## Problem to work on
Repeat every line of the data exactly, but not the pictures.

++++

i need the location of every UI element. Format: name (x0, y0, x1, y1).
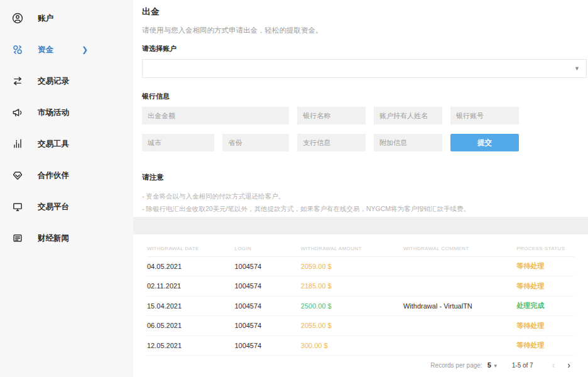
sidebar-item-label: 交易平台 (38, 202, 69, 212)
additional-info-input[interactable] (374, 134, 442, 151)
account-select[interactable]: ▼ (142, 59, 587, 78)
app-root: 账户 资金 ❯ 交易记录 市场活动 交易工具 (0, 0, 588, 377)
bank-account-number-input[interactable] (450, 107, 519, 124)
chevron-down-icon: ▼ (574, 65, 580, 72)
sidebar-item-label: 交易记录 (38, 76, 69, 87)
col-header-withdrawal-comment: WITHDRAWAL COMMENT (403, 246, 516, 251)
table-row: 04.05.2021 1004574 2059.00 $ 等待处理 (147, 257, 574, 277)
section-divider (133, 217, 588, 234)
sidebar-item-label: 财经新闻 (38, 233, 69, 244)
sidebar-item-funds[interactable]: 资金 ❯ (0, 34, 99, 65)
sidebar-item-trading-tools[interactable]: 交易工具 (0, 128, 99, 160)
page-subtitle: 请使用与您入金相同的方式申请出金，轻松的提取资金。 (142, 26, 587, 35)
col-header-login: LOGIN (234, 246, 300, 251)
cell-login: 1004574 (234, 302, 300, 310)
table-header-row: WITHDRAWAL DATE LOGIN WITHDRAWAL AMOUNT … (147, 241, 574, 257)
trading-platform-icon (11, 200, 24, 213)
sidebar-item-label: 市场活动 (38, 107, 69, 118)
sidebar-item-partners[interactable]: 合作伙伴 (0, 160, 99, 191)
sidebar-item-account[interactable]: 账户 (0, 3, 99, 34)
cell-amount: 2059.00 $ (301, 263, 403, 270)
cell-comment: Withdrawal - VirtualTN (403, 302, 516, 310)
withdrawal-amount-input[interactable] (142, 107, 289, 124)
records-per-page-label: Records per page: (430, 362, 482, 369)
prev-page-button[interactable]: ‹ (548, 360, 559, 370)
cell-date: 04.05.2021 (147, 263, 234, 270)
cell-login: 1004574 (234, 322, 300, 329)
submit-button[interactable]: 提交 (450, 134, 519, 151)
city-input[interactable] (142, 134, 214, 151)
cell-date: 02.11.2021 (147, 282, 234, 290)
status-badge: 处理完成 (516, 301, 574, 310)
sidebar-item-financial-news[interactable]: 财经新闻 (0, 222, 99, 254)
transactions-icon (11, 75, 24, 87)
sidebar-item-label: 交易工具 (38, 139, 69, 150)
table-row: 15.04.2021 1004574 2500.00 $ Withdrawal … (147, 297, 574, 317)
sidebar: 账户 资金 ❯ 交易记录 市场活动 交易工具 (0, 0, 133, 377)
sidebar-item-market-activity[interactable]: 市场活动 (0, 97, 99, 128)
cell-amount: 300.00 $ (301, 342, 403, 349)
sidebar-item-label: 资金 (38, 45, 53, 55)
bank-info-form: 提交 (142, 107, 519, 151)
note-item: - 资金将会以与入金相同的付款方式退还给客户。 (142, 190, 587, 202)
records-per-page-value: 5 (487, 361, 491, 369)
withdrawal-form-section: 出金 请使用与您入金相同的方式申请出金，轻松的提取资金。 请选择账户 ▼ 银行信… (133, 0, 588, 217)
next-page-button[interactable]: › (564, 360, 574, 370)
status-badge: 等待处理 (516, 321, 574, 331)
province-input[interactable] (222, 134, 289, 151)
funds-icon (11, 43, 24, 56)
cell-login: 1004574 (234, 263, 300, 270)
col-header-withdrawal-amount: WITHDRAWAL AMOUNT (301, 246, 403, 251)
financial-news-icon (11, 232, 24, 244)
chevron-down-icon: ▼ (493, 363, 498, 369)
cell-amount: 2055.00 $ (301, 322, 403, 329)
status-badge: 等待处理 (516, 341, 574, 350)
partners-icon (11, 169, 24, 182)
col-header-process-status: PROCESS STATUS (516, 246, 574, 251)
account-holder-name-input[interactable] (374, 107, 442, 124)
cell-date: 06.05.2021 (147, 322, 234, 329)
notes-title: 请注意 (142, 173, 587, 182)
cell-date: 15.04.2021 (147, 302, 234, 310)
table-row: 12.05.2021 1004574 300.00 $ 等待处理 (147, 336, 574, 356)
pagination-bar: Records per page: 5 ▼ 1-5 of 7 ‹ › (147, 356, 574, 377)
col-header-withdrawal-date: WITHDRAWAL DATE (147, 246, 234, 251)
status-badge: 等待处理 (516, 281, 574, 291)
market-activity-icon (11, 106, 24, 119)
cell-date: 12.05.2021 (147, 342, 234, 349)
sidebar-item-label: 合作伙伴 (38, 170, 69, 181)
page-title: 出金 (142, 6, 587, 18)
chevron-right-icon: ❯ (82, 45, 88, 54)
cell-amount: 2185.00 $ (301, 282, 403, 290)
bank-info-label: 银行信息 (142, 92, 587, 101)
cell-login: 1004574 (234, 342, 300, 349)
note-item: - 除银行电汇出金收取20美元/笔以外，其他提款方式，如果客户有在线交易，NYG… (142, 202, 587, 215)
branch-info-input[interactable] (297, 134, 366, 151)
sidebar-item-trading-platform[interactable]: 交易平台 (0, 191, 99, 222)
table-row: 06.05.2021 1004574 2055.00 $ 等待处理 (147, 316, 574, 336)
bank-name-input[interactable] (297, 107, 366, 124)
status-badge: 等待处理 (516, 261, 574, 271)
pagination-range: 1-5 of 7 (512, 362, 533, 369)
records-per-page-select[interactable]: 5 ▼ (487, 361, 498, 369)
trading-tools-icon (11, 138, 24, 150)
sidebar-item-label: 账户 (38, 13, 53, 24)
sidebar-item-transactions[interactable]: 交易记录 (0, 65, 99, 97)
account-select-label: 请选择账户 (142, 44, 587, 53)
table-row: 02.11.2021 1004574 2185.00 $ 等待处理 (147, 276, 574, 297)
account-icon (11, 12, 24, 25)
withdrawal-history-section: WITHDRAWAL DATE LOGIN WITHDRAWAL AMOUNT … (133, 234, 588, 377)
cell-amount: 2500.00 $ (301, 302, 403, 310)
main-content: 出金 请使用与您入金相同的方式申请出金，轻松的提取资金。 请选择账户 ▼ 银行信… (133, 0, 588, 377)
cell-login: 1004574 (234, 282, 300, 290)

++++

## Result of the exercise
i need the location of every UI element. Format: name (x0, y0, x1, y1).
sidebar-item-label: 交易平台 (38, 202, 69, 212)
additional-info-input[interactable] (374, 134, 442, 151)
account-select[interactable]: ▼ (142, 59, 587, 78)
app-root: 账户 资金 ❯ 交易记录 市场活动 交易工具 (0, 0, 588, 377)
bank-account-number-input[interactable] (450, 107, 519, 124)
chevron-down-icon: ▼ (574, 65, 580, 72)
sidebar-item-label: 交易记录 (38, 76, 69, 87)
col-header-withdrawal-comment: WITHDRAWAL COMMENT (403, 246, 516, 251)
table-row: 04.05.2021 1004574 2059.00 $ 等待处理 (147, 257, 574, 277)
section-divider (133, 217, 588, 234)
sidebar-item-label: 财经新闻 (38, 233, 69, 244)
sidebar-item-funds[interactable]: 资金 ❯ (0, 34, 99, 65)
sidebar-item-trading-tools[interactable]: 交易工具 (0, 128, 99, 160)
page-subtitle: 请使用与您入金相同的方式申请出金，轻松的提取资金。 (142, 26, 587, 35)
col-header-login: LOGIN (234, 246, 300, 251)
cell-login: 1004574 (234, 302, 300, 310)
table-header-row: WITHDRAWAL DATE LOGIN WITHDRAWAL AMOUNT … (147, 241, 574, 257)
trading-platform-icon (11, 200, 24, 213)
sidebar-item-label: 市场活动 (38, 107, 69, 118)
sidebar-item-partners[interactable]: 合作伙伴 (0, 160, 99, 191)
sidebar-item-account[interactable]: 账户 (0, 3, 99, 34)
cell-amount: 2059.00 $ (301, 263, 403, 270)
cell-comment: Withdrawal - VirtualTN (403, 302, 516, 310)
withdrawal-amount-input[interactable] (142, 107, 289, 124)
records-per-page-label: Records per page: (430, 362, 482, 369)
prev-page-button[interactable]: ‹ (548, 360, 559, 370)
cell-date: 04.05.2021 (147, 263, 234, 270)
cell-login: 1004574 (234, 322, 300, 329)
submit-button[interactable]: 提交 (450, 134, 519, 151)
city-input[interactable] (142, 134, 214, 151)
cell-date: 02.11.2021 (147, 282, 234, 290)
status-badge: 处理完成 (516, 301, 574, 310)
sidebar-item-financial-news[interactable]: 财经新闻 (0, 222, 99, 254)
transactions-icon (11, 75, 24, 87)
sidebar-item-label: 交易工具 (38, 139, 69, 150)
table-row: 15.04.2021 1004574 2500.00 $ Withdrawal … (147, 297, 574, 317)
sidebar: 账户 资金 ❯ 交易记录 市场活动 交易工具 (0, 0, 133, 377)
sidebar-item-market-activity[interactable]: 市场活动 (0, 97, 99, 128)
cell-amount: 300.00 $ (301, 342, 403, 349)
sidebar-item-label: 资金 (38, 45, 53, 55)
bank-info-form: 提交 (142, 107, 519, 151)
note-item: - 资金将会以与入金相同的付款方式退还给客户。 (142, 190, 587, 202)
records-per-page-value: 5 (487, 361, 491, 369)
withdrawal-form-section: 出金 请使用与您入金相同的方式申请出金，轻松的提取资金。 请选择账户 ▼ 银行信… (133, 0, 588, 217)
next-page-button[interactable]: › (564, 360, 574, 370)
status-badge: 等待处理 (516, 321, 574, 331)
province-input[interactable] (222, 134, 289, 151)
funds-icon (11, 43, 24, 56)
cell-login: 1004574 (234, 263, 300, 270)
col-header-withdrawal-amount: WITHDRAWAL AMOUNT (301, 246, 403, 251)
financial-news-icon (11, 232, 24, 244)
chevron-down-icon: ▼ (493, 363, 498, 369)
cell-amount: 2055.00 $ (301, 322, 403, 329)
status-badge: 等待处理 (516, 341, 574, 350)
partners-icon (11, 169, 24, 182)
col-header-process-status: PROCESS STATUS (516, 246, 574, 251)
account-holder-name-input[interactable] (374, 107, 442, 124)
cell-date: 06.05.2021 (147, 322, 234, 329)
notes-title: 请注意 (142, 173, 587, 182)
cell-date: 15.04.2021 (147, 302, 234, 310)
table-row: 12.05.2021 1004574 300.00 $ 等待处理 (147, 336, 574, 356)
pagination-bar: Records per page: 5 ▼ 1-5 of 7 ‹ › (147, 356, 574, 377)
col-header-withdrawal-date: WITHDRAWAL DATE (147, 246, 234, 251)
status-badge: 等待处理 (516, 281, 574, 291)
market-activity-icon (11, 106, 24, 119)
cell-date: 12.05.2021 (147, 342, 234, 349)
sidebar-item-label: 合作伙伴 (38, 170, 69, 181)
page-title: 出金 (142, 6, 587, 18)
chevron-right-icon: ❯ (82, 45, 88, 54)
cell-amount: 2185.00 $ (301, 282, 403, 290)
bank-info-label: 银行信息 (142, 92, 587, 101)
cell-login: 1004574 (234, 342, 300, 349)
note-item: - 除银行电汇出金收取20美元/笔以外，其他提款方式，如果客户有在线交易，NYG… (142, 202, 587, 215)
branch-info-input[interactable] (297, 134, 366, 151)
sidebar-item-trading-platform[interactable]: 交易平台 (0, 191, 99, 222)
table-row: 06.05.2021 1004574 2055.00 $ 等待处理 (147, 316, 574, 336)
bank-name-input[interactable] (297, 107, 366, 124)
status-badge: 等待处理 (516, 261, 574, 271)
pagination-range: 1-5 of 7 (512, 362, 533, 369)
records-per-page-select[interactable]: 5 ▼ (487, 361, 498, 369)
trading-tools-icon (11, 138, 24, 150)
sidebar-item-label: 账户 (38, 13, 53, 24)
sidebar-item-transactions[interactable]: 交易记录 (0, 65, 99, 97)
account-select-label: 请选择账户 (142, 44, 587, 53)
table-row: 02.11.2021 1004574 2185.00 $ 等待处理 (147, 276, 574, 297)
account-icon (11, 12, 24, 25)
withdrawal-history-section: WITHDRAWAL DATE LOGIN WITHDRAWAL AMOUNT … (133, 234, 588, 377)
cell-amount: 2500.00 $ (301, 302, 403, 310)
main-content: 出金 请使用与您入金相同的方式申请出金，轻松的提取资金。 请选择账户 ▼ 银行信… (133, 0, 588, 377)
cell-login: 1004574 (234, 282, 300, 290)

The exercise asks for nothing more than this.